At a Glance
· The Multilateral Investment Guarantee Agency (MIGA) promotes foreign direct investment (FDI) into developing countries to support economic growth, reduce poverty, and improve people’s lives.
· MIGA encourages developmentally beneficial investment by providing political risk insurance (PRI) against the risks of currency inconvertibility and transfer restriction; expropriation; war, terrorism, and civil disturbance; breach of contract; and non-honoring of sovereign financial obligations.
· Since its inception, MIGA has provided more than $27 billion in guarantees (PRI) for more than 700 projects in over 100 developing countries. MIGA currently has an outstanding guarantees portfolio of over $10 billion.

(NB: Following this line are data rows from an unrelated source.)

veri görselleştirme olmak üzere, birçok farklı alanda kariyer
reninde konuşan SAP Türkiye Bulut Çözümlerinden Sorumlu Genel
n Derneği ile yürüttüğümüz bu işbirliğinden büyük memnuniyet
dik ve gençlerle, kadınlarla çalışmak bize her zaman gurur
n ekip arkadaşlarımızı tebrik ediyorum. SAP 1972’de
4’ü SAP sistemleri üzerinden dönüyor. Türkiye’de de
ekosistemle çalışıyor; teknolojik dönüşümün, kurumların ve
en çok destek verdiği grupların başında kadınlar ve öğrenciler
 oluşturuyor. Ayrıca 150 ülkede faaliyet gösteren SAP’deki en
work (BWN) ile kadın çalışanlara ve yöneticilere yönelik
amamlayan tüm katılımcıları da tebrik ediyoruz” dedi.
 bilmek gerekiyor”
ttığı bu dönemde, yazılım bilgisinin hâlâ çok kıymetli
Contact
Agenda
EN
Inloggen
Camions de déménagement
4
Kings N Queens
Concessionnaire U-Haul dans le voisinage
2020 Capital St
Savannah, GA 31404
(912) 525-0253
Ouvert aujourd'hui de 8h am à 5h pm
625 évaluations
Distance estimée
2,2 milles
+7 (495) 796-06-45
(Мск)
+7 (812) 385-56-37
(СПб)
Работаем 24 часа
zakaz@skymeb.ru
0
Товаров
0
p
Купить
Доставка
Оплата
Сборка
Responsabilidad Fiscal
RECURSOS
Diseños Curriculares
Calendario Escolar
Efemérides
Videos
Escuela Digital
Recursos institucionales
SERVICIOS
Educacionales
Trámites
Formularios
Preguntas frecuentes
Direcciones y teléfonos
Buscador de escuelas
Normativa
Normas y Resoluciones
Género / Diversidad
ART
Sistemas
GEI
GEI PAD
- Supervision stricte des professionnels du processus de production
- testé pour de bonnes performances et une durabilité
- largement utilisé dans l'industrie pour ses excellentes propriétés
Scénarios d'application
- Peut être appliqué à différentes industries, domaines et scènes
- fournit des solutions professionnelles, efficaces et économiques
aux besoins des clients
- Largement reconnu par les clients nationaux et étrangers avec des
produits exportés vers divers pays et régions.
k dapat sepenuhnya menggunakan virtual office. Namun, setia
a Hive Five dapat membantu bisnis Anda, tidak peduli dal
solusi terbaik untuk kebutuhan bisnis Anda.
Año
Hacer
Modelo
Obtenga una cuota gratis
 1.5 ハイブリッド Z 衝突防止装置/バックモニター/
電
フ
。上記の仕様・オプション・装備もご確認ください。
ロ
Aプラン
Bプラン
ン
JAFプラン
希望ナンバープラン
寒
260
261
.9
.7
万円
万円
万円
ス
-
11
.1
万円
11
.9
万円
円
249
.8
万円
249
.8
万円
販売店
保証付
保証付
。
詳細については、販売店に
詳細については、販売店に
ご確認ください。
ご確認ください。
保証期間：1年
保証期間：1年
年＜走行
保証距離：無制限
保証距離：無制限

· Projects supported by MIGA create jobs; provide water, electricity, and other basic infrastructure; strengthen financial systems; generate tax revenues; transfer skills and technological know-how; and help countries tap natural resources in an environmentally sustainable way.

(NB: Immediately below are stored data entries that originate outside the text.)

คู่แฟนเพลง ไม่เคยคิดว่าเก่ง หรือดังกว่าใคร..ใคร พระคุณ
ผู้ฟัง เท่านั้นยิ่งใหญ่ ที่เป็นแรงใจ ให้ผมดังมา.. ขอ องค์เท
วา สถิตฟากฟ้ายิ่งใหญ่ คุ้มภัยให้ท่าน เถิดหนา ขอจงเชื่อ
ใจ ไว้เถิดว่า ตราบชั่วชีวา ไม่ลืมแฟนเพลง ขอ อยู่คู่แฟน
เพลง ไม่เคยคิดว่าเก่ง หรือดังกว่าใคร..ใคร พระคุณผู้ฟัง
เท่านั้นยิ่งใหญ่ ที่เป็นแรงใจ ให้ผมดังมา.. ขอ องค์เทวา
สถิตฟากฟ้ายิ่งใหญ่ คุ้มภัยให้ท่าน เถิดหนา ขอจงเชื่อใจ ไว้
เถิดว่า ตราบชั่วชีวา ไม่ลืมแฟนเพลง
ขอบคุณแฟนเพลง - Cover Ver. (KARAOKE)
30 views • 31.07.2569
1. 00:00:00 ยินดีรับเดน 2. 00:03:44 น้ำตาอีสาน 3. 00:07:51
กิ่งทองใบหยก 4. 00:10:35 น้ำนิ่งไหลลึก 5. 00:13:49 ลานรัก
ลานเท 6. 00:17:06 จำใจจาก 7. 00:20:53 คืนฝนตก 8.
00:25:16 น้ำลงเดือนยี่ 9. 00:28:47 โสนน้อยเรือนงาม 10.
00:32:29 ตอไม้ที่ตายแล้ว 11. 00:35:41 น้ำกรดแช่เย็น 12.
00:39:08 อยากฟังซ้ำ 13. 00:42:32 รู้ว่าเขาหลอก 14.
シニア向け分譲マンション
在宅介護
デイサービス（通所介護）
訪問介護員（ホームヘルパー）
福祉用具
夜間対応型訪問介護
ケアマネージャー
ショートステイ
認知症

· MIGA’s guarantees act as a catalyst to restore market confidence for investors. The agency also helps resolve disputes between investors and host governments to keep MIGA-supported projects and their benefits on track.
· The agency also works closely with its private and public sector reinsurance partners to maximize the insurance capacity that MIGA can bring to a project. By fronting transactions, MIGA provides access to insurance capacity that otherwise would not have been available to clients and host countries.
· MIGA is experiencing increased demand for guarantees as the global economic environment remains tenuous, and investors are increasingly interested in risk-mitigation instruments, including PRI.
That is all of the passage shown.